▶ WHAT TO WORK ON: From the listing below, give again exactly the lines from the line with "ал платформы" to the line with "Come effettuare la disdetta con Pla", ends included, without any pictures.

▶ SUPPLIED RECORDS:
::::::

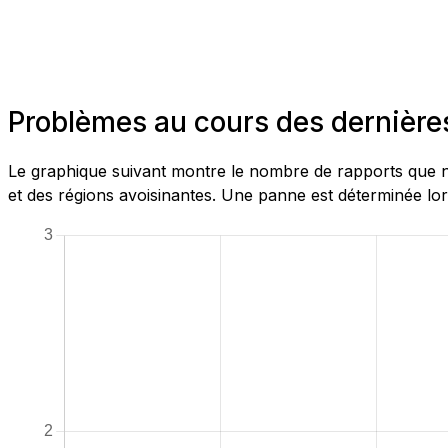
Problèmes au cours des dernière
Le graphique suivant montre le nombre de rapports que no
et des régions avoisinantes. Une panne est déterminée lor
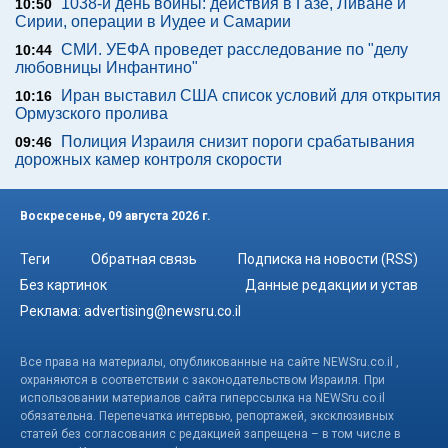
1038-й день войны: действия в Газе, Ливане и
10:50
Сирии, операции в Иудее и Самарии
СМИ. УЕФА проведет расследование по "делу
10:44
любовницы Инфантино"
Иран выставил США список условий для открытия
10:16
Ормузского пролива
Полиция Израиля снизит пороги срабатывания
09:46
дорожных камер контроля скорости
Воскресенье, 09 августа 2026 г.
Теги
Обратная связь
Подписка на новости (RSS)
Без картинок
Данные редакции и устав
Реклама:
advertising@newsru.co.il
Все права на материалы, опубликованные на сайте NEWSru.co.il ,
охраняются в соответствии с законодательством Израиля. При
использовании материалов сайта гиперссылка на NEWSru.co.il
обязательна. Перепечатка интервью, репортажей, эксклюзивных
статей без согласования с редакцией запрещена – в том числе в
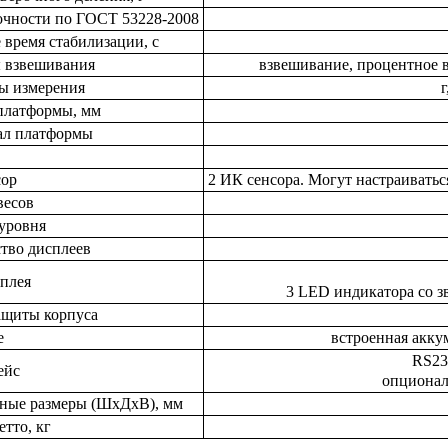
очности по ГОСТ 53228-2008
 время стабилизации, с
 взвешивания
взвешивание, процентное 
ы измерения
г
платформы, мм
ал платформы
сор
2 ИК сенсора. Могут настраиватьс
весов
уровня
тво дисплеев
плея
3 LED индикатора со з
ащиты корпуса
е
встроенная аккум
RS23
ейс
опционал
ные размеры (ШxДхВ), мм
етто, кг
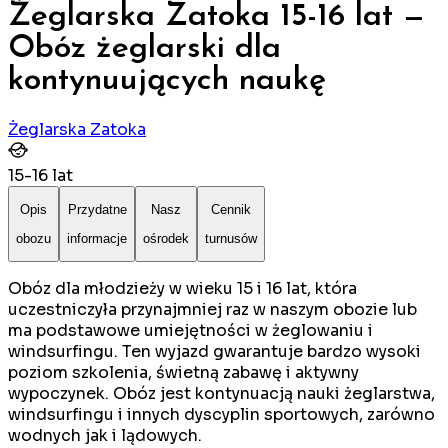
Żeglarska Zatoka 15-16 lat —
Obóz żeglarski dla
kontynuujących naukę
Żeglarska Zatoka
15
-
16
lat
Opis
Przydatne
Nasz
Cennik
obozu
informacje
ośrodek
turnusów
Obóz dla młodzieży w wieku 15 i 16 lat, która
uczestniczyła przynajmniej raz w naszym obozie lub
ma podstawowe umiejętności w żeglowaniu i
windsurfingu. Ten wyjazd gwarantuje bardzo wysoki
poziom szkolenia, świetną zabawę i aktywny
wypoczynek. Obóz jest kontynuacją nauki żeglarstwa,
windsurfingu i innych dyscyplin sportowych, zarówno
wodnych jak i lądowych.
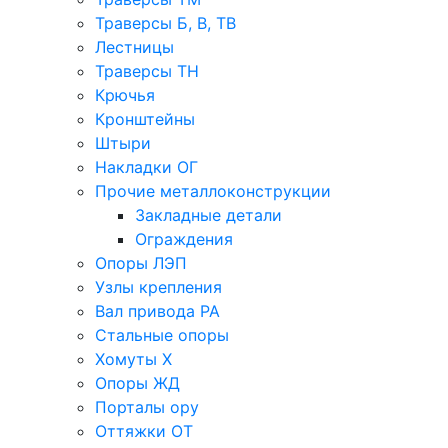
Траверсы Б, В, ТВ
Лестницы
Траверсы ТН
Крючья
Кронштейны
Штыри
Накладки ОГ
Прочие металлоконструкции
Закладные детали
Ограждения
Опоры ЛЭП
Узлы крепления
Вал привода РА
Стальные опоры
Хомуты Х
Опоры ЖД
Порталы ору
Оттяжки ОТ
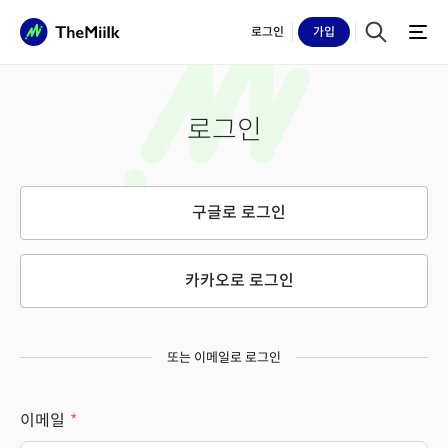
로그인
가입
로그인
구글로 로그인
카카오로 로그인
또는 이메일로 로그인
이메일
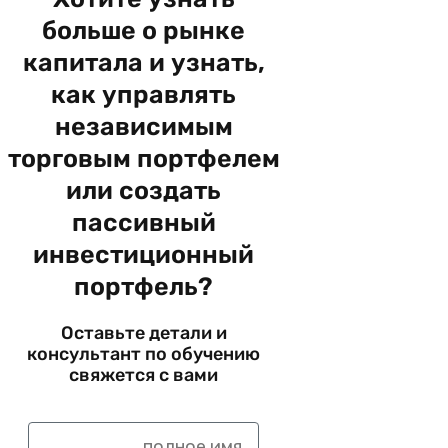
больше о рынке
капитала и узнать,
как управлять
независимым
торговым портфелем
или создать
пассивный
инвестиционный
портфель?
Оставьте детали и
консультант по обучению
свяжется с вами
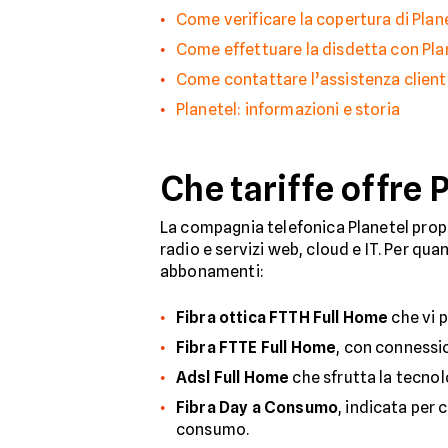
Come verificare la copertura di Plan
Come effettuare la disdetta con Pla
Come contattare l’assistenza clienti
Planetel: informazioni e storia
Che tariffe offre 
La compagnia telefonica Planetel pro
radio e servizi web, cloud e IT. Per quan
abbonamenti:
Fibra ottica FTTH Full Home
che vi p
Fibra FTTE Full Home
, con connessio
Adsl Full Home
che sfrutta la tecnolo
Fibra Day a Consumo
, indicata per
consumo.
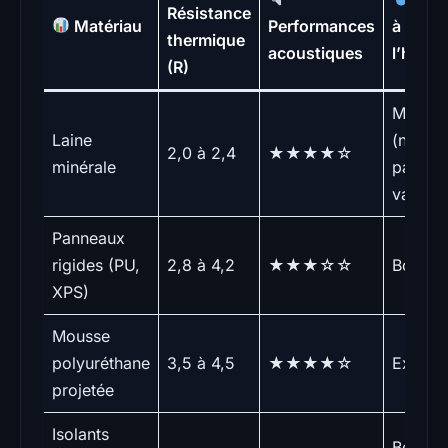
Résistance
Matériau
Performances
à
thermique
acoustiques
l’humid
(R)
Moyen
Laine
(nécess
2,0 à 2,4
★★★★☆
minérale
pare-
vapeur
Panneaux
rigides (PU,
2,8 à 4,2
★★★☆☆
Bonne
XPS)
Mousse
polyuréthane
3,5 à 4,5
★★★★☆
Excelle
projetée
Isolants
Bonne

::::::

▶ RESULT OF THE EXERCISE:
ал платформы
сор
2 ИК сенсора. Могут настраиватьс
весов
уровня
тво дисплеев
плея
3 LED индикатора со з
ащиты корпуса
е
встроенная аккум
RS23
ейс
опционал
ные размеры (ШxДхВ), мм
етто, кг
Żeglarska Zatoka 15-16 lat —
Obóz żeglarski dla
kontynuujących naukę
Żeglarska Zatoka
15
-
16
lat
Opis
Przydatne
Nasz
Cennik
obozu
informacje
ośrodek
turnusów
Obóz dla młodzieży w wieku 15 i 16 lat, która
uczestniczyła przynajmniej raz w naszym obozie lub
ma podstawowe umiejętności w żeglowaniu i
windsurfingu. Ten wyjazd gwarantuje bardzo wysoki
poziom szkolenia, świetną zabawę i aktywny
wypoczynek. Obóz jest kontynuacją nauki żeglarstwa,
windsurfingu i innych dyscyplin sportowych, zarówno
wodnych jak i lądowych.
Траверсы Б, В, ТВ
Лестницы
Траверсы ТН
Крючья
Кронштейны
Штыри
Накладки ОГ
Прочие металлоконструкции
Закладные детали
Ограждения
Опоры ЛЭП
Узлы крепления
Вал привода РА
Стальные опоры
Хомуты Х
Опоры ЖД
Порталы ору
Оттяжки ОТ
로그인
가입
로그인
구글로 로그인
카카오로 로그인
또는 이메일로 로그인
이메일
больше о рынке
капитала и узнать,
как управлять
независимым
торговым портфелем
или создать
пассивный
инвестиционный
портфель?
Оставьте детали и
консультант по обучению
свяжется с вами
Come verificare la copertura di Plan
Come effettuare la disdetta con Pla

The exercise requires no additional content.